To achieve all of this, Holocaust rhetoric was adopted, but the victims were replaced, and the Jews, as possible competitors, were again forgotten. Textbooks were completely committed to implanting a strong sense of belonging to the victim-nation into the heads of even the youngest of pupils. All methods were allowed, from brutal images of mass graves to cruel and detailed descriptions of crimes, without any prior preparation of students. For example, a textbook for 13 year-olds, published during the war in 1993, used by nearly ten generations of students, has the following passage: “The inmates in the concentration camp Jasenovac (mostly Serbs) were slaughtered with knives, killed with different tools, axes, hammers, sledge hammers and iron bars, shot and burnt in the crematorium, cooked alive in cauldrons, hanged, tortured with hunger, thirst and cold, for they lived in camps without food or water.”
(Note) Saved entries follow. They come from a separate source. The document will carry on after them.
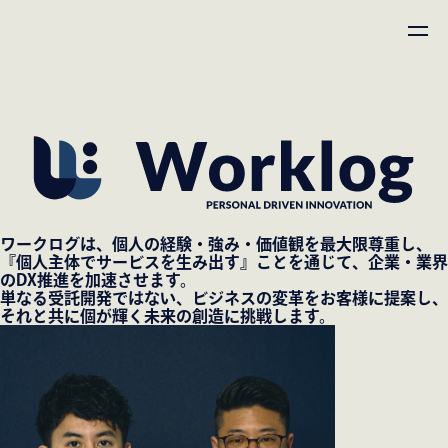
ワークログは、個人の経験・強み・価値観を最大限尊重し、
『個人主体でサービスを生み出す』ことを通じて、企業・業界
のDX推進を加速させます。
単なる受託開発ではない、ビジネスの変革をお客様に提案し、
それと共に個が輝く未来の創造に挑戦します。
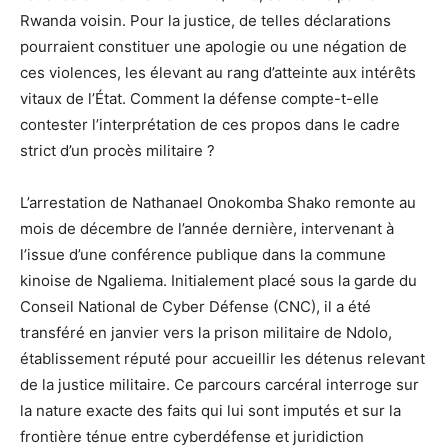
Rwanda voisin. Pour la justice, de telles déclarations
pourraient constituer une apologie ou une négation de
ces violences, les élevant au rang d’atteinte aux intérêts
vitaux de l’État. Comment la défense compte-t-elle
contester l’interprétation de ces propos dans le cadre
strict d’un procès militaire ?
L’arrestation de Nathanael Onokomba Shako remonte au
mois de décembre de l’année dernière, intervenant à
l’issue d’une conférence publique dans la commune
kinoise de Ngaliema. Initialement placé sous la garde du
Conseil National de Cyber Défense (CNC), il a été
transféré en janvier vers la prison militaire de Ndolo,
établissement réputé pour accueillir les détenus relevant
de la justice militaire. Ce parcours carcéral interroge sur
la nature exacte des faits qui lui sont imputés et sur la
frontière ténue entre cyberdéfense et juridiction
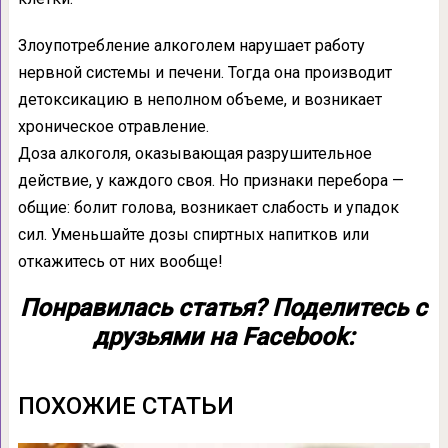
Злоупотребление алкоголем нарушает работу
нервной системы и печени. Тогда она производит
детоксикацию в неполном объеме, и возникает
хроническое отравление.
Доза алкоголя, оказывающая разрушительное
действие, у каждого своя. Но признаки перебора —
общие: болит голова, возникает слабость и упадок
сил. Уменьшайте дозы спиртных напитков или
откажитесь от них вообще!
Понравилась статья? Поделитесь с
друзьями на Facebook:
ПОХОЖИЕ СТАТЬИ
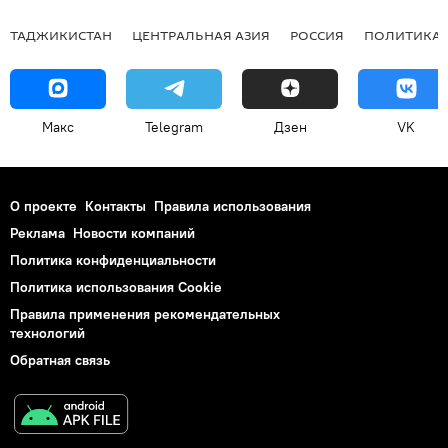
ТАДЖИКИСТАН
ЦЕНТРАЛЬНАЯ АЗИЯ
РОССИЯ
ПОЛИТИКА
Макс
Telegram
Дзен
VK
О проекте
Контакты
Правила использования
Реклама
Новости компаний
Политика конфиденциальности
Политика использования Cookie
Правила применения рекомендательных
технологий
Обратная связь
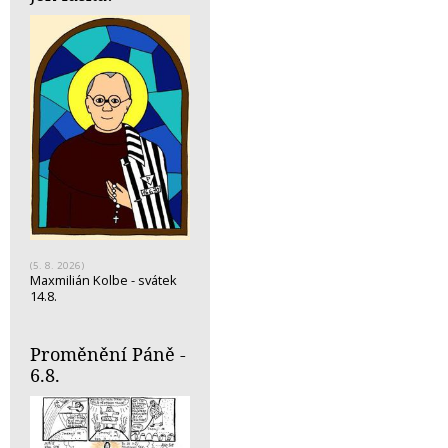
(5. 8. 2026)
Maxmilián Kolbe - svátek
14.8.
Proměnění Páně -
6.8.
Phase four of role change came in the wake of the Yugoslav wars and after Milosevic’s fall in 2000. The new authorities constructed “their own” World War II. That is to say, the objective of the new anti-communist authorities was to make a sharp break with the historical ancestors of the previous regime, and to fortify their victory over the old regime in the field of memories. It is as if they believed that, by pulling out this particular memory brick, the whole edifice of the regimes which rested on the partisan myth would finally collapse. Therefore, what was now needed, almost 70 years after the war ended, was to defeat Tito’s partisans, find a completely new narrative, and consequently new perpetrators and new victims. To do this, it was not enough to deny the partisans their position as greatest victims, but also to proclaim them as main perpetrators.

Switching the main perpetrator meant changing the main victim. This position was still, in a nationalist manner, occupied by the “Serbian people”, but the focus had been shifted. Now these were no longer Serbs from Croatia, but Serbs from Serbia, because after the Yugoslav wars ended, the central political message was no longer directed towards neighboring peoples. World War II again became the central argument in the internal ideological battle. This is why it was now important to declare that the main victims were anti-communists, that is, the different militias fighting against the partisans, especially Draza Mihajlovic’s Chetniks. The change was complete. Those who previously were the perpetrators, along with the Nazi occupiers, now became victims, and vice-versa. This led not only to complete distortions of the war’s interpretation and the change of historically determined facts, but also to the identification of today’s Serbia with the forces and ideas defeated in World War II.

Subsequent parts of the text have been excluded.